39 Conn. 128 | Conn. | 1872
The defendant corporation in 1848 constructed its railroad, laying its track in the bed of the old canal. The ’road crosses Fair street, in New Haven, below the level of the street, at right angles. The bridge across the excavation was built some six feet higher than the old bridge across the canal. The approach to the bridge was graded up, and the sidewalks of Fair street were reconstructed from the bridge to Union street, a distance of one hundred and eleven feet. All which was done by the defendant in pursuance of its charter. In 1849 the act was passed which appears as section 481 of the Act concerning Communities and Corporations. In 1857 the act was passed which now appears as section 33 of the charter of the city. The plaintiff claims that, under the act of 1849, it is the duty of the defendant to keep in repair the highway in Fair street from Union street to the bridge, and that this duty includes the reconstruction and repair oí the pavements of the sidewalks of Fair street. The defendant corporation was duly notified of the necessity of reconstructing the pavement, and required to do it, but wholly neglected the requisition.
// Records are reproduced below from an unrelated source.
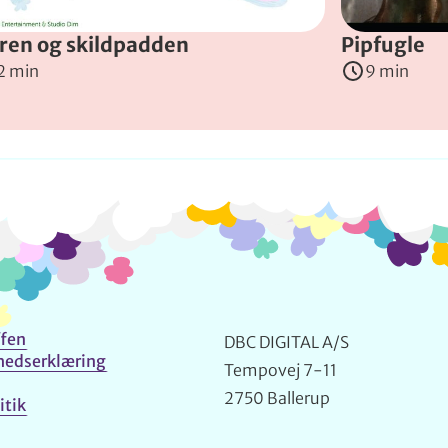
ren og skildpadden
Pipfugle
2 min
9 min
Info og kontakt
fen
DBC DIGITAL A/S
hedserklæring
Tempovej 7-11
2750 Ballerup
itik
The city thereupon made the needed repairs, and now seeks to recover the expense in an action oí assumpsit, on the common counts.
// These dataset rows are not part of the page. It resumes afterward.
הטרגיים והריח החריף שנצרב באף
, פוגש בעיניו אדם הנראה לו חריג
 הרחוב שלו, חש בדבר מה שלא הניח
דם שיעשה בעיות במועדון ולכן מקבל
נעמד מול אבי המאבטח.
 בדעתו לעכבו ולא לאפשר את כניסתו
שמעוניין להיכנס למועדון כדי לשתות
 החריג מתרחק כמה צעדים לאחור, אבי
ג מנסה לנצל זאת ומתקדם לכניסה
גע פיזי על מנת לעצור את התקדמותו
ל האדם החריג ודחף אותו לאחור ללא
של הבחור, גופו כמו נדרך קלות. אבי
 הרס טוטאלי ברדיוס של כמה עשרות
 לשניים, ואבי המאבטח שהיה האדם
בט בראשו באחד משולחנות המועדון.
The 33d section of the city charter is as follows:
“ Said court of common council shall have supervision over all bridges crossing railroads in said city, and may, from time to time, order the building, widening or repairing of such bridges, in such manner and within such times as in their judgment public convenience may require; and in Case any railroad company whose road such bridge crosses shall neglect to obey such order, said common council may cause the required building, widening and repairing to be executed at the expense of said city, and the treasurer of said city may then collect the amount of such expense in an action of trespass on the case, in his own name, against such delinquent company.” *
Now the word “ bridge” may, in certain connections, be so used as to include the embankments and approaches, but in this 33d section of the city charter we think the word is restricted to the bridge proper, to the exclusion of embankments, filling and approaches, unless indeed perhaps the immediate approach may be included as part of the bridge proper itself.
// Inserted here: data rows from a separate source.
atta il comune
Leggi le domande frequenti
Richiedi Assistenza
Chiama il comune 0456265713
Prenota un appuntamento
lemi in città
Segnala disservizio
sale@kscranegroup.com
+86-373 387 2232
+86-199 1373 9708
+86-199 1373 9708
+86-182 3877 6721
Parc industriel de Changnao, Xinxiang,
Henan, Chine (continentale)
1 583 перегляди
It will be seen that we thus decide this case against the city, without deciding some important questions which were discussed at the bar regarding the duty of railroad companies under the 481st section of the Act concerning Communities and Corporations. We have felt embarrassed by the difficulties involved in these questions, and one reason why we do not now decide them is, that some further legislation seems to us to be necessary and proper, to make more definite the precise duty intended to be cast upon railroad companies.
And first, it seems important that some provision should be made for determining what shall be deemed approaches to a bridge, in order that the dividing line between the duties of the city or town on the one hand, and of railroad companies on the other, may be distinctly marked. This might be done by direct legislation, or by reference of the question to railroad or to county commissioners, or some other proper tribunal.
And secondly, if, as the plaintiff claims, it is the intention.
The Superior Court is advised to render judgment for the defendant.